- [PROMPT]
Give a verbatim copy of the lines below, minus the pictures.

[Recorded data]
____________
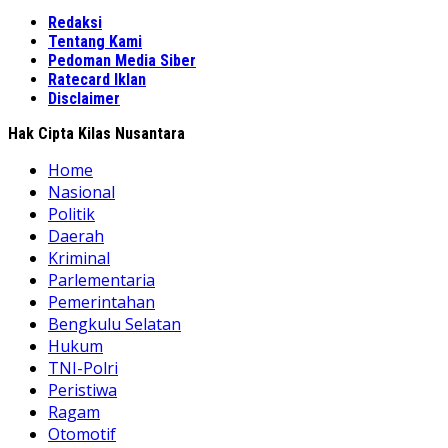
Redaksi
Tentang Kami
Pedoman Media Siber
Ratecard Iklan
Disclaimer
Hak Cipta Kilas Nusantara
Home
Nasional
Politik
Daerah
Kriminal
Parlementaria
Pemerintahan
Bengkulu Selatan
Hukum
TNI-Polri
Peristiwa
Ragam
Otomotif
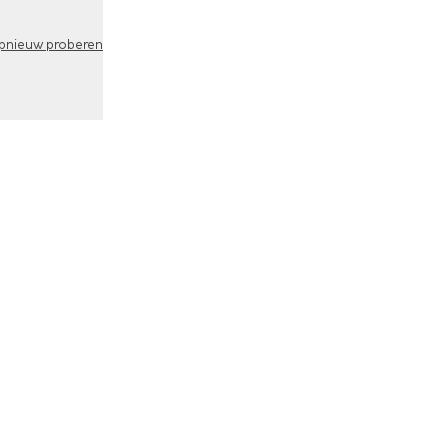
pnieuw proberen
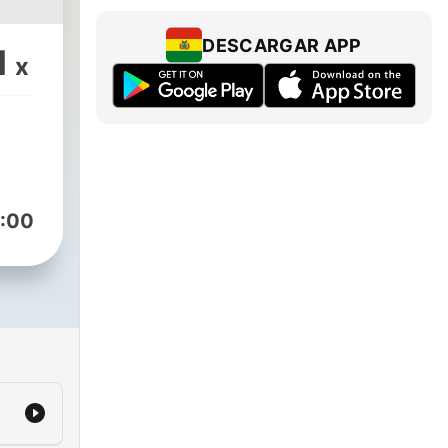
DESCARGAR APP
1
x
:00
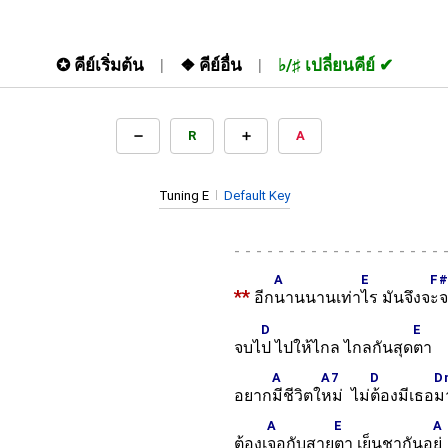
✪
คีย์เริ่มต้น
❖
คีย์อื่น
♭/♯
เปลี่ยนคีย์
R
A
Tuning E
Default Key
-
A
E
F
**
อีก
นานนานเท่า
ไร มันจึงจ
ะ
D
E
จบไ
ป ไปให้ไกล ไกลกันสุด
ตา
A
A7
D
D
อยาก
มีชีวิตใ
หม่ ไม่
ต้องมีเธอ
ม
A
E
A
ต้องเ
จอกับสาย
ตา เย็นชากันอ
ยู่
____________
- [ANSWER FOR THE TASK]
Redaksi
Tentang Kami
Pedoman Media Siber
Ratecard Iklan
Disclaimer
Hak Cipta Kilas Nusantara
Home
Nasional
Politik
Daerah
Kriminal
Parlementaria
Pemerintahan
Bengkulu Selatan
Hukum
TNI-Polri
Peristiwa
Ragam
Otomotif
pnieuw proberen
DESCARGAR APP
1
x
:00
✪
คีย์เริ่มต้น
❖
คีย์อื่น
♭/♯
เปลี่ยนคีย์
R
A
Tuning E
Default Key
-
A
E
F
**
อีก
นานนานเท่า
ไร มันจึงจ
ะ
D
E
จบไ
ป ไปให้ไกล ไกลกันสุด
ตา
A
A7
D
D
อยาก
มีชีวิตใ
หม่ ไม่
ต้องมีเธอ
ม
A
E
A
ต้องเ
จอกับสาย
ตา เย็นชากันอ
ยู่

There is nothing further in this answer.